Até então, Derlei era o único investigado que ainda não havia sido localizado no caso que apura a morte de Moraci Pereira Brandão, de 45 anos, executado em fevereiro, no Bairro Moreninha. Segundo o advogado Marcos Ivan, que acompanha o processo, a prisão ocorreu em cumprimento de mandado judicial. Ele estava na casa de um conhecido, aguardando o andamento de recursos.
O crime, tratado como execução ligada ao tráfico de drogas, aconteceu no dia 11 de fevereiro de 2025. Moraci foi morto na varanda de casa, na presença da esposa. Imagens de câmeras de segurança mostram ao menos dois homens descendo de um Volkswagen Gol branco, usando máscaras e coletes balísticos, enquanto um terceiro permanecia ao volante. Após os disparos, o carro foi incendiado no Bairro Itamaracá, e outro veículo deu apoio na fuga.
As investigações da Polícia Civil apontam que quatro executores foram contratados por um mandante ainda não identificado. Um quinto suspeito teria monitorado a rotina da vítima dias antes do crime. As armas utilizadas — pistolas 9 mm com seletor de rajada e carregadores de alta capacidade — foram encontradas enterradas em um cano de PVC no Jardim das Cerejeiras, no dia seguinte ao homicídio.

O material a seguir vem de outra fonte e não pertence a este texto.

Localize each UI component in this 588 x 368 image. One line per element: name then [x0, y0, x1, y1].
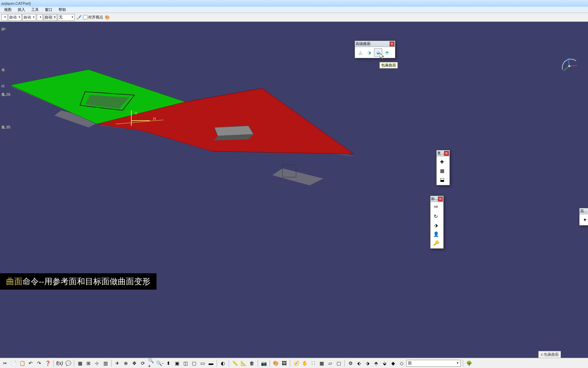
panel-advanced-surface[interactable]: 高级曲面 ✕ ◬ ⬗ ⬙ ⬘	[355, 41, 395, 58]
menu-bar: 视图 插入 工具 窗口 帮助	[0, 7, 588, 13]
wireframe-icon[interactable]: ▭	[199, 359, 206, 367]
svg-marker-20	[380, 53, 384, 59]
panel-title: 高...	[580, 209, 587, 214]
measure-2-icon[interactable]: 📐	[240, 359, 247, 367]
tree-icon[interactable]: 🌳	[465, 359, 473, 367]
delete-icon[interactable]: 🗑	[248, 359, 256, 367]
tool-f-icon[interactable]: ◆	[389, 359, 397, 367]
close-icon[interactable]: ✕	[444, 151, 449, 156]
svg-text:H: H	[153, 117, 156, 121]
dropdown-5[interactable]: 自动▼	[44, 14, 57, 21]
formula-icon[interactable]: f(x)	[56, 359, 63, 367]
tool-e-icon[interactable]: ⬙	[381, 359, 388, 367]
dropdown-3[interactable]: 自动▼	[22, 14, 36, 21]
tool-d-icon[interactable]: ⬘	[372, 359, 380, 367]
panel-copy[interactable]: 复... ✕ ✚ ▦ ⬓	[436, 150, 450, 185]
toolbar-top: ▼ 自动▼ 自动▼ ▼ 自动▼ 无▼ 🖌️ 对齐视点 🎨	[0, 13, 588, 22]
align-viewpoint-input[interactable]	[83, 15, 87, 19]
cut-icon[interactable]: ✂	[1, 359, 9, 367]
panel-title: 复...	[437, 151, 444, 156]
chat-icon[interactable]: 💬	[64, 359, 72, 367]
view-icon[interactable]: ▥	[102, 359, 109, 367]
pan-icon[interactable]: ✥	[131, 359, 138, 367]
fit-icon[interactable]: ⊕	[122, 359, 130, 367]
camera-icon[interactable]: 📷	[260, 359, 267, 367]
copy-icon[interactable]: 📄	[10, 359, 17, 367]
model-geometry: V H	[0, 22, 476, 260]
iso-icon[interactable]: ◫	[182, 359, 189, 367]
hand-icon[interactable]: ✋	[301, 359, 308, 367]
grid-snap-icon[interactable]: ▦	[318, 359, 325, 367]
tool-icon[interactable]: ⬓	[438, 175, 446, 184]
panel-title-bar[interactable]: 高级曲面 ✕	[355, 41, 395, 47]
zoom-in-icon[interactable]: 🔍+	[148, 359, 155, 367]
align-viewpoint-checkbox[interactable]: 对齐视点	[83, 15, 103, 20]
snap-icon[interactable]: ⊞	[85, 359, 92, 367]
svg-point-19	[568, 65, 570, 67]
normal-view-icon[interactable]: ⬍	[165, 359, 172, 367]
tool-icon[interactable]: 👤	[432, 230, 440, 238]
dropdown-1[interactable]: ▼	[1, 14, 7, 21]
grid-icon[interactable]: ▦	[76, 359, 84, 367]
panel-standard[interactable]: 标... ✕ ᴬᴮ ↻ ⬗ 👤 🔑	[430, 196, 444, 249]
svg-line-17	[564, 66, 569, 71]
panel-title-bar[interactable]: 高...	[579, 208, 588, 214]
axis-icon[interactable]: ⊹	[93, 359, 101, 367]
help-icon[interactable]: ❓	[44, 359, 51, 367]
tool-icon[interactable]: ↻	[432, 212, 440, 220]
shade-icon[interactable]: ▢	[190, 359, 198, 367]
tool-icon[interactable]: ✦	[581, 216, 588, 224]
menu-help[interactable]: 帮助	[56, 7, 69, 12]
surface-tool-1-icon[interactable]: ◬	[356, 48, 364, 57]
texture-icon[interactable]: 🖼	[280, 359, 288, 367]
dropdown-6[interactable]: 无▼	[58, 14, 75, 21]
rotate-icon[interactable]: ⟳	[139, 359, 147, 367]
snap-pt-icon[interactable]: ⸬	[309, 359, 317, 367]
menu-view[interactable]: 视图	[1, 7, 14, 12]
close-icon[interactable]: ✕	[438, 197, 443, 201]
compass-icon[interactable]: 🧭	[292, 359, 300, 367]
tool-a-icon[interactable]: ⚙	[347, 359, 354, 367]
undo-icon[interactable]: ↶	[27, 359, 34, 367]
hidden-icon[interactable]: ▬	[207, 359, 215, 367]
svg-line-16	[569, 65, 577, 66]
tool-g-icon[interactable]: ◇	[398, 359, 405, 367]
fly-icon[interactable]: ✈	[114, 359, 121, 367]
window-title-bar: aojiqum.CATPart]	[0, 0, 588, 7]
menu-window[interactable]: 窗口	[42, 7, 55, 12]
tool-icon[interactable]: ⬗	[432, 221, 440, 229]
paste-icon[interactable]: 📋	[18, 359, 26, 367]
tool-icon[interactable]: 🔑	[432, 239, 440, 247]
hide-show-icon[interactable]: ◐	[219, 359, 227, 367]
tool-b-icon[interactable]: ⬖	[355, 359, 363, 367]
tool-icon[interactable]: ▦	[438, 167, 446, 175]
panel-title-bar[interactable]: 标... ✕	[430, 196, 443, 202]
status-hint: c:包裹曲面	[538, 351, 561, 358]
tool-icon[interactable]: ᴬᴮ	[432, 203, 440, 212]
panel-advanced-2[interactable]: 高... ✦	[579, 208, 588, 226]
window-title: aojiqum.CATPart]	[1, 1, 31, 5]
box-icon[interactable]: ▢	[335, 359, 342, 367]
material-icon[interactable]: 🎨	[272, 359, 279, 367]
zoom-out-icon[interactable]: 🔍-	[156, 359, 164, 367]
tool-icon[interactable]: ✚	[438, 158, 446, 166]
caption-overlay: 曲面命令--用参考面和目标面做曲面变形	[0, 273, 157, 290]
multi-view-icon[interactable]: ▣	[173, 359, 181, 367]
dropdown-2[interactable]: 自动▼	[8, 14, 22, 21]
surface-tool-2-icon[interactable]: ⬗	[365, 48, 373, 57]
menu-tools[interactable]: 工具	[29, 7, 42, 12]
close-icon[interactable]: ✕	[390, 42, 394, 46]
compass-icon[interactable]	[561, 56, 578, 73]
menu-insert[interactable]: 插入	[15, 7, 28, 12]
dropdown-4[interactable]: ▼	[37, 14, 43, 21]
redo-icon[interactable]: ↷	[35, 359, 43, 367]
cursor-icon	[380, 53, 385, 60]
measure-icon[interactable]: 📏	[231, 359, 239, 367]
paint-icon[interactable]: 🎨	[104, 14, 111, 21]
viewport-3d[interactable]: gn 本 ct 集.26 集.35 V H	[0, 22, 588, 358]
tool-c-icon[interactable]: ⬗	[364, 359, 371, 367]
brush-icon[interactable]: 🖌️	[76, 14, 82, 21]
plane-icon[interactable]: ▱	[326, 359, 334, 367]
panel-title-bar[interactable]: 复... ✕	[437, 150, 450, 156]
filter-dropdown[interactable]: 面▼	[406, 360, 461, 367]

Três dos envolvidos vieram de Ribas do Rio Pardo exclusivamente para a execução e foram presos em 11 de junho, dentro de uma Mercedes de luxo, enquanto estavam reunidos na cidade. Desde então, respondiam ao processo, que agora passa a contar também com Derlei, antes considerado foragido.
A primeira audiência de instrução e julgamento ocorreu em 16 de setembro do ano passado. Na ocasião, três réus participaram presencialmente, enquanto Derlei acompanhou por videoconferência.
O processo entra agora em fase decisiva. Segundo a defesa, três acusados foram pronunciados e irão a julgamento pelo Tribunal do Júri. Já Junior Silva Dias, conhecido como “Juninho”, foi retirado do caso após decisão judicial.
De acordo com o advogado, a Justiça entendeu que o fato de ele ter dado apoio após o crime não comprova participação direta nem conhecimento prévio da execução. Com isso, ele foi impronunciado e colocado em liberdade.